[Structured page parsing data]

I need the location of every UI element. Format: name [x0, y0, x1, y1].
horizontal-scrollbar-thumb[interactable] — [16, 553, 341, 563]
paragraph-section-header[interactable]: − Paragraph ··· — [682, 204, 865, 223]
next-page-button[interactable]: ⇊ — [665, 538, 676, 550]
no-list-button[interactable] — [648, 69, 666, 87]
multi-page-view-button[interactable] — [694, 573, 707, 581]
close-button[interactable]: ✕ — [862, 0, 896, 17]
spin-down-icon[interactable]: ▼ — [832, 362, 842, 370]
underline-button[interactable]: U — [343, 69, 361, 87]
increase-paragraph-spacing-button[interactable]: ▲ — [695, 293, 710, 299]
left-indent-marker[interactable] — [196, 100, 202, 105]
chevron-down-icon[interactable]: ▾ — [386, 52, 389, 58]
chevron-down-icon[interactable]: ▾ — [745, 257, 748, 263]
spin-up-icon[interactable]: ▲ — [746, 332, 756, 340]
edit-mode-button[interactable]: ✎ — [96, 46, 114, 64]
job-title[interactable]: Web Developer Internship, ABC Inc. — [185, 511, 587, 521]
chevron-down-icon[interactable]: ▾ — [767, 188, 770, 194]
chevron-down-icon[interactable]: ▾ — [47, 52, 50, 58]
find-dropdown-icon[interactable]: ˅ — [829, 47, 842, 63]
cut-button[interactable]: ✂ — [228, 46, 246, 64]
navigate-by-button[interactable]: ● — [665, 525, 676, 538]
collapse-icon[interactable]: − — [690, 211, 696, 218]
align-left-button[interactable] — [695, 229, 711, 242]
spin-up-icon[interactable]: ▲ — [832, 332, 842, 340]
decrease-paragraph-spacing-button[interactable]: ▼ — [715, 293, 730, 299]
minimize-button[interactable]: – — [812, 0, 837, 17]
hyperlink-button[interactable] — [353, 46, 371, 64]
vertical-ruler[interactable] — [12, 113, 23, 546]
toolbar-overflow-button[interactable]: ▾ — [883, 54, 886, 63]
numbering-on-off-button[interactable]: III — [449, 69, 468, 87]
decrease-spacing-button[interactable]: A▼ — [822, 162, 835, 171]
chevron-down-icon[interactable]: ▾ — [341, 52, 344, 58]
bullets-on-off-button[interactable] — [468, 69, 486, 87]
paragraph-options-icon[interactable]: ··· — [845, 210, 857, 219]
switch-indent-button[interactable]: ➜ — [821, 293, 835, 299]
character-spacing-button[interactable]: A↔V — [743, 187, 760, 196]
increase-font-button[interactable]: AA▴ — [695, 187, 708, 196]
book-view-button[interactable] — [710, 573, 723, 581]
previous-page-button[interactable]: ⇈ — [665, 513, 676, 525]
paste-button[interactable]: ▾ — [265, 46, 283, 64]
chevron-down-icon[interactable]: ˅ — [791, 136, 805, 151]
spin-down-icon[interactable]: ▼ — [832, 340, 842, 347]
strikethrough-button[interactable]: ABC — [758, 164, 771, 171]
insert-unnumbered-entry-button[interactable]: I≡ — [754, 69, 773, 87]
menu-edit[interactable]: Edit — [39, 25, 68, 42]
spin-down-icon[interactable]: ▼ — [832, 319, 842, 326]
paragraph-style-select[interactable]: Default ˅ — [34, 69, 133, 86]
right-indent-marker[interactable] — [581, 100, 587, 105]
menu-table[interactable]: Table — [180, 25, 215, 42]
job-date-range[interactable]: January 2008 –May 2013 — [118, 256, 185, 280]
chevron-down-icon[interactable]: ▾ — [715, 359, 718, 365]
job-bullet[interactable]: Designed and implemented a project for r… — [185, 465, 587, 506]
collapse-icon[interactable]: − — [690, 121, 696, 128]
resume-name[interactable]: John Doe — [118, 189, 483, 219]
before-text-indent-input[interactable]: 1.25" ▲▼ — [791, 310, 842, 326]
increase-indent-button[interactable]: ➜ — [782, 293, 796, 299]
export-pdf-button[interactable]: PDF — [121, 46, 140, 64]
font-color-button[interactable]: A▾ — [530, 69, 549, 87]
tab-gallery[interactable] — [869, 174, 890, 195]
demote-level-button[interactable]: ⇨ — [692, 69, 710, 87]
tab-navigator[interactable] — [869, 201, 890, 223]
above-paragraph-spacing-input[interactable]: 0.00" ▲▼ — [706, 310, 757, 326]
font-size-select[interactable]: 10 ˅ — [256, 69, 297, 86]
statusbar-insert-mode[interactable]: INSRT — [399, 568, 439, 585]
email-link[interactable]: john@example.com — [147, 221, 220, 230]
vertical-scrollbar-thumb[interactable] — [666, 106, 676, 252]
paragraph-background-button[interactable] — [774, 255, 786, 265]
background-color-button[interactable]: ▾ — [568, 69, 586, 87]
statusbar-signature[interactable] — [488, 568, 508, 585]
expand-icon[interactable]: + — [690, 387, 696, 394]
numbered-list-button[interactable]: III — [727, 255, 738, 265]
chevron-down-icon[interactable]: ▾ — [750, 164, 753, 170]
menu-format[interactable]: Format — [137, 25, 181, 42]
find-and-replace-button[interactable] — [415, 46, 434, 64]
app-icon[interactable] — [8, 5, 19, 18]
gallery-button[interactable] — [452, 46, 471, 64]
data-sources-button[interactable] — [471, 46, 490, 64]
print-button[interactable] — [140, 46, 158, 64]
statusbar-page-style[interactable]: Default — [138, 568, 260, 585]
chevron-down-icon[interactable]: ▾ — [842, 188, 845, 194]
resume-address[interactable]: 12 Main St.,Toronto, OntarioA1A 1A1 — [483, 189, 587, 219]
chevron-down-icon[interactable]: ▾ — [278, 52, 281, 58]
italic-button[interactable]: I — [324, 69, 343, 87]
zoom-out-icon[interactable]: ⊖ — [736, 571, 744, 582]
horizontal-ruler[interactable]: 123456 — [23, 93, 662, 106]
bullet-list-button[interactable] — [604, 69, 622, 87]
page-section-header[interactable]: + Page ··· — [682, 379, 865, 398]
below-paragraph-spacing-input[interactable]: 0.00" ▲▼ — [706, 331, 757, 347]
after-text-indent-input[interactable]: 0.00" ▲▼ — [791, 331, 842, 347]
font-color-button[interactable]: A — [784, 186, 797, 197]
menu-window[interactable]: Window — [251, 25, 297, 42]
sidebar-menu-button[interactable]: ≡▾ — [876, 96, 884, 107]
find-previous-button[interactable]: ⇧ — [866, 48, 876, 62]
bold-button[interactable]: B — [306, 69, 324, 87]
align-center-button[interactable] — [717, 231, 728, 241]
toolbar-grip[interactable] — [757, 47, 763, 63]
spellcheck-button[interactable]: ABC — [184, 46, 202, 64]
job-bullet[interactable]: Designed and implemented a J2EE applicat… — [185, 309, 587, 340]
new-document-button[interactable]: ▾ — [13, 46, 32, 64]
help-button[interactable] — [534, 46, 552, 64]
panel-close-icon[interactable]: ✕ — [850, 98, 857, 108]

## TASK DIRECTIONS
Give the entries again exactly, every one.

## YOUR SOLUTION
I need the location of every UI element. Format: name [x0, y0, x1, y1].
horizontal-scrollbar-thumb[interactable] — [16, 553, 341, 563]
paragraph-section-header[interactable]: − Paragraph ··· — [682, 204, 865, 223]
next-page-button[interactable]: ⇊ — [665, 538, 676, 550]
no-list-button[interactable] — [648, 69, 666, 87]
multi-page-view-button[interactable] — [694, 573, 707, 581]
close-button[interactable]: ✕ — [862, 0, 896, 17]
spin-down-icon[interactable]: ▼ — [832, 362, 842, 370]
underline-button[interactable]: U — [343, 69, 361, 87]
increase-paragraph-spacing-button[interactable]: ▲ — [695, 293, 710, 299]
left-indent-marker[interactable] — [196, 100, 202, 105]
chevron-down-icon[interactable]: ▾ — [386, 52, 389, 58]
chevron-down-icon[interactable]: ▾ — [745, 257, 748, 263]
spin-up-icon[interactable]: ▲ — [746, 332, 756, 340]
edit-mode-button[interactable]: ✎ — [96, 46, 114, 64]
job-title[interactable]: Web Developer Internship, ABC Inc. — [185, 511, 587, 521]
chevron-down-icon[interactable]: ▾ — [767, 188, 770, 194]
chevron-down-icon[interactable]: ▾ — [47, 52, 50, 58]
find-dropdown-icon[interactable]: ˅ — [829, 47, 842, 63]
cut-button[interactable]: ✂ — [228, 46, 246, 64]
navigate-by-button[interactable]: ● — [665, 525, 676, 538]
collapse-icon[interactable]: − — [690, 211, 696, 218]
align-left-button[interactable] — [695, 229, 711, 242]
spin-up-icon[interactable]: ▲ — [832, 332, 842, 340]
decrease-paragraph-spacing-button[interactable]: ▼ — [715, 293, 730, 299]
minimize-button[interactable]: – — [812, 0, 837, 17]
hyperlink-button[interactable] — [353, 46, 371, 64]
vertical-ruler[interactable] — [12, 113, 23, 546]
toolbar-overflow-button[interactable]: ▾ — [883, 54, 886, 63]
numbering-on-off-button[interactable]: III — [449, 69, 468, 87]
decrease-spacing-button[interactable]: A▼ — [822, 162, 835, 171]
chevron-down-icon[interactable]: ▾ — [341, 52, 344, 58]
bullets-on-off-button[interactable] — [468, 69, 486, 87]
paragraph-options-icon[interactable]: ··· — [845, 210, 857, 219]
switch-indent-button[interactable]: ➜ — [821, 293, 835, 299]
character-spacing-button[interactable]: A↔V — [743, 187, 760, 196]
increase-font-button[interactable]: AA▴ — [695, 187, 708, 196]
book-view-button[interactable] — [710, 573, 723, 581]
previous-page-button[interactable]: ⇈ — [665, 513, 676, 525]
paste-button[interactable]: ▾ — [265, 46, 283, 64]
chevron-down-icon[interactable]: ˅ — [791, 136, 805, 151]
spin-down-icon[interactable]: ▼ — [832, 340, 842, 347]
strikethrough-button[interactable]: ABC — [758, 164, 771, 171]
insert-unnumbered-entry-button[interactable]: I≡ — [754, 69, 773, 87]
menu-edit[interactable]: Edit — [39, 25, 68, 42]
spin-down-icon[interactable]: ▼ — [832, 319, 842, 326]
paragraph-style-select[interactable]: Default ˅ — [34, 69, 133, 86]
right-indent-marker[interactable] — [581, 100, 587, 105]
menu-table[interactable]: Table — [180, 25, 215, 42]
job-date-range[interactable]: January 2008 –May 2013 — [118, 256, 185, 280]
chevron-down-icon[interactable]: ▾ — [715, 359, 718, 365]
job-bullet[interactable]: Designed and implemented a project for r… — [185, 465, 587, 506]
collapse-icon[interactable]: − — [690, 121, 696, 128]
resume-name[interactable]: John Doe — [118, 189, 483, 219]
before-text-indent-input[interactable]: 1.25" ▲▼ — [791, 310, 842, 326]
increase-indent-button[interactable]: ➜ — [782, 293, 796, 299]
export-pdf-button[interactable]: PDF — [121, 46, 140, 64]
font-color-button[interactable]: A▾ — [530, 69, 549, 87]
tab-gallery[interactable] — [869, 174, 890, 195]
demote-level-button[interactable]: ⇨ — [692, 69, 710, 87]
tab-navigator[interactable] — [869, 201, 890, 223]
above-paragraph-spacing-input[interactable]: 0.00" ▲▼ — [706, 310, 757, 326]
font-size-select[interactable]: 10 ˅ — [256, 69, 297, 86]
statusbar-insert-mode[interactable]: INSRT — [399, 568, 439, 585]
email-link[interactable]: john@example.com — [147, 221, 220, 230]
vertical-scrollbar-thumb[interactable] — [666, 106, 676, 252]
paragraph-background-button[interactable] — [774, 255, 786, 265]
background-color-button[interactable]: ▾ — [568, 69, 586, 87]
statusbar-signature[interactable] — [488, 568, 508, 585]
expand-icon[interactable]: + — [690, 387, 696, 394]
numbered-list-button[interactable]: III — [727, 255, 738, 265]
chevron-down-icon[interactable]: ▾ — [750, 164, 753, 170]
menu-format[interactable]: Format — [137, 25, 181, 42]
find-and-replace-button[interactable] — [415, 46, 434, 64]
app-icon[interactable] — [8, 5, 19, 18]
gallery-button[interactable] — [452, 46, 471, 64]
data-sources-button[interactable] — [471, 46, 490, 64]
print-button[interactable] — [140, 46, 158, 64]
statusbar-page-style[interactable]: Default — [138, 568, 260, 585]
chevron-down-icon[interactable]: ▾ — [842, 188, 845, 194]
resume-address[interactable]: 12 Main St.,Toronto, OntarioA1A 1A1 — [483, 189, 587, 219]
chevron-down-icon[interactable]: ▾ — [278, 52, 281, 58]
italic-button[interactable]: I — [324, 69, 343, 87]
zoom-out-icon[interactable]: ⊖ — [736, 571, 744, 582]
horizontal-ruler[interactable]: 123456 — [23, 93, 662, 106]
bullet-list-button[interactable] — [604, 69, 622, 87]
page-section-header[interactable]: + Page ··· — [682, 379, 865, 398]
below-paragraph-spacing-input[interactable]: 0.00" ▲▼ — [706, 331, 757, 347]
after-text-indent-input[interactable]: 0.00" ▲▼ — [791, 331, 842, 347]
font-color-button[interactable]: A — [784, 186, 797, 197]
menu-window[interactable]: Window — [251, 25, 297, 42]
sidebar-menu-button[interactable]: ≡▾ — [876, 96, 884, 107]
find-previous-button[interactable]: ⇧ — [866, 48, 876, 62]
bold-button[interactable]: B — [306, 69, 324, 87]
align-center-button[interactable] — [717, 231, 728, 241]
toolbar-grip[interactable] — [757, 47, 763, 63]
spellcheck-button[interactable]: ABC — [184, 46, 202, 64]
job-bullet[interactable]: Designed and implemented a J2EE applicat… — [185, 309, 587, 340]
new-document-button[interactable]: ▾ — [13, 46, 32, 64]
help-button[interactable] — [534, 46, 552, 64]
panel-close-icon[interactable]: ✕ — [850, 98, 857, 108]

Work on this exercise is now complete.